Pour les attraits négatifs et positifs, moins il y a d’abstraction, mieux c’est. C’est une chose d’entendre que Trump ignorera la Constitution. C’en est une autre de se faire dire qu’il a promis aux grands donateurs l’autorisation de piétiner la protection des employés, ou de donner à Elon Musk le pouvoir de réduire les dépenses fédérales d’un tiers.

Il en va de même pour le droit à l’avortement. Parler de restaurer les droits de Roe contre Wade est assez juste. Mais il est plus efficace d’exposer clairement les options reproductives qui sont menacées.

Le final idéal de la campagne de Harris aurait été un nouveau débat avec Trump. La dernière a souvent lieu environ une semaine avant le jour du scrutin. Compte tenu de l’échec de la première, il n’est pas surprenant que Trump n’en risque pas une autre.

En raison du risque qu’ils soient battus, il aurait été imprudent de demander au personnel de campagne de se déguiser en poulets et de narguer Trump pour qu’il accepte un deuxième débat. Bill Clinton a effectivement utilisé cette tactique pour faire honte à George HW Bush lors d’un débat en 1992. Mais les temps sont plus durs. Ce qui signifie que le plus beau moment de Harris – et son plus grand public – est désormais sept semaines derrière elle.

Que pourrait faire Harris pour attirer les électeurs indécis dans le temps qui reste ? L’histoire des États-Unis montre que de grandes surprises surviennent souvent dans les derniers jours. Il est presque inconcevable qu’une nouvelle préjudiciable à propos de Trump puisse faire changer d’avis les gens à son sujet. Presque tout le monde connaît la nature de son personnage et ce qu’il dit qu’il fera.
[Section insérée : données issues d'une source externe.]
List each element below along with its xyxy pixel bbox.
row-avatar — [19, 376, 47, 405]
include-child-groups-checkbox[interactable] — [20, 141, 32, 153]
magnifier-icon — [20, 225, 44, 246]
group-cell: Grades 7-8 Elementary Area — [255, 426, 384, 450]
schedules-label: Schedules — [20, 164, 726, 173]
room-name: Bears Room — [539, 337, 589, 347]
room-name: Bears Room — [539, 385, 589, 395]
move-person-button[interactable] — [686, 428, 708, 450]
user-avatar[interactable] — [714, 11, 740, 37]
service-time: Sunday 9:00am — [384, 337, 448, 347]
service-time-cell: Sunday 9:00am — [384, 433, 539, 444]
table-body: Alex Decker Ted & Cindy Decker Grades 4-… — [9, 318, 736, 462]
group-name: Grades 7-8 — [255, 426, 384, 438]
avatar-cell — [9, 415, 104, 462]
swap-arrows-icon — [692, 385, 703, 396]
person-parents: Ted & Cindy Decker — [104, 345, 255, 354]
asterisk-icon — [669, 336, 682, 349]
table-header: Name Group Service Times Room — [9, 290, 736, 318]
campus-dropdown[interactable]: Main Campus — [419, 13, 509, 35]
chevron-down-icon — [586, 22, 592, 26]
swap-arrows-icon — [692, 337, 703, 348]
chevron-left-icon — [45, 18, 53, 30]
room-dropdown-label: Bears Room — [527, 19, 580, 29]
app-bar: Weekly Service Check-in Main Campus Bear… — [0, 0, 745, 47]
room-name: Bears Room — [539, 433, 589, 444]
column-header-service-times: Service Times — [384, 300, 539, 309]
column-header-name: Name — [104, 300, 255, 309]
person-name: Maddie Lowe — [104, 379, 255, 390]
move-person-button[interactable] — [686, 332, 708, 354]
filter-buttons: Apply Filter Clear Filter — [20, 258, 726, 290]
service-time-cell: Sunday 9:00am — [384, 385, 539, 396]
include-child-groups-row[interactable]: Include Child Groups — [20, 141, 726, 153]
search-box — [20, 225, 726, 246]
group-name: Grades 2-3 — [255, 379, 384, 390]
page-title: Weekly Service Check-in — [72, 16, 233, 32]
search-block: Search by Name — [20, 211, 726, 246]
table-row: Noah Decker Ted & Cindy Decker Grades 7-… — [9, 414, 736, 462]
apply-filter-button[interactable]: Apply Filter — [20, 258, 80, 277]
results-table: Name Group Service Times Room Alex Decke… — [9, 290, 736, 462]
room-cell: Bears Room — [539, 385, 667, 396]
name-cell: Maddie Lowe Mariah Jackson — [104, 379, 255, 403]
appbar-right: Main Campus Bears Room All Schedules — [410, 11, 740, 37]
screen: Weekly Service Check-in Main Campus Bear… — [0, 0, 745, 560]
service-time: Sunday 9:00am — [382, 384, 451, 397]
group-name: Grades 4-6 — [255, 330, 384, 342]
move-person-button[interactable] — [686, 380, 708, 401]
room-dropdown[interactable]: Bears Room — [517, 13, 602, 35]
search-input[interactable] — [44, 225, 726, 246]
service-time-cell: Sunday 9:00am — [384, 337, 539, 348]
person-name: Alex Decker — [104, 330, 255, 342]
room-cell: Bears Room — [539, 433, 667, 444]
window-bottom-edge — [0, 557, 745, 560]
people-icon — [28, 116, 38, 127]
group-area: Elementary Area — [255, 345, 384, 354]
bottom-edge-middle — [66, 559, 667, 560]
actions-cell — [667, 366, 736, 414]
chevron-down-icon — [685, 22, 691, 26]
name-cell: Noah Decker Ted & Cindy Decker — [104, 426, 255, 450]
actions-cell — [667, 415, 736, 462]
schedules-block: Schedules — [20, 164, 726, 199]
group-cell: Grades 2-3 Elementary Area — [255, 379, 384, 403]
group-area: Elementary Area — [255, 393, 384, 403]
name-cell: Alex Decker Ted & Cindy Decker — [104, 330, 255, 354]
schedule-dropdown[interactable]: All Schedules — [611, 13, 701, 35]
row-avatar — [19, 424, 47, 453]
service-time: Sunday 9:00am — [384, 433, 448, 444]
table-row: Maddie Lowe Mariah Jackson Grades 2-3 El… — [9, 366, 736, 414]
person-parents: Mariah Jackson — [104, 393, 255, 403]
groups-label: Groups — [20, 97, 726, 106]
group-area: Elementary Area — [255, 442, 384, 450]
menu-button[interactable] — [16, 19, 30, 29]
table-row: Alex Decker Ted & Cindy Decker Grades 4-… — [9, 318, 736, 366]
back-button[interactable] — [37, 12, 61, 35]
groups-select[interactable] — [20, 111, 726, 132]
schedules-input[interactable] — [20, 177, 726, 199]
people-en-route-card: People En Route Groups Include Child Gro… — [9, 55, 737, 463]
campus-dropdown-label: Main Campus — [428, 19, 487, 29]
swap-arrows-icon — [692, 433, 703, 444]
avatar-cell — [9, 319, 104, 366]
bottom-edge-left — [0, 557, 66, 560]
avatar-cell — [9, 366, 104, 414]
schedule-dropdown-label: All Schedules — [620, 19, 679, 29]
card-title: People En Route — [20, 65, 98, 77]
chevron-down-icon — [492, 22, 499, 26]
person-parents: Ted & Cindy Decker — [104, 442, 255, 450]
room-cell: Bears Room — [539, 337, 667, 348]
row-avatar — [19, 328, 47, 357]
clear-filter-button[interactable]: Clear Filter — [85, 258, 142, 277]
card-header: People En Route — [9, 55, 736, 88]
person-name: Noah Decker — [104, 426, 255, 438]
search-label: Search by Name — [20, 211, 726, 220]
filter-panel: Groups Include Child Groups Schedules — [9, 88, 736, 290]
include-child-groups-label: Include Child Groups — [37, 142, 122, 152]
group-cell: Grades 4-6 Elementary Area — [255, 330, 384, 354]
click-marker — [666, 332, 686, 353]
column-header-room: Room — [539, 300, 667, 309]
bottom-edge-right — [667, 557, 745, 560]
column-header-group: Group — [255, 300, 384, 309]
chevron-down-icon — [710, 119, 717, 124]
Pour ceux qui ont des doutes sur l’un ou l’autre, Trump est constamment sur les écrans pour leur rappeler les deux – et dans des termes toujours plus sinistres. À cet égard, Trump fait le travail de Harris à sa place. Le mieux que Harris puisse faire est d’adopter le pragmatisme. Les deux observations suivantes sont vraies : la république américaine est en danger ; et une part surprenante de l’Amérique n’est pas dérangée.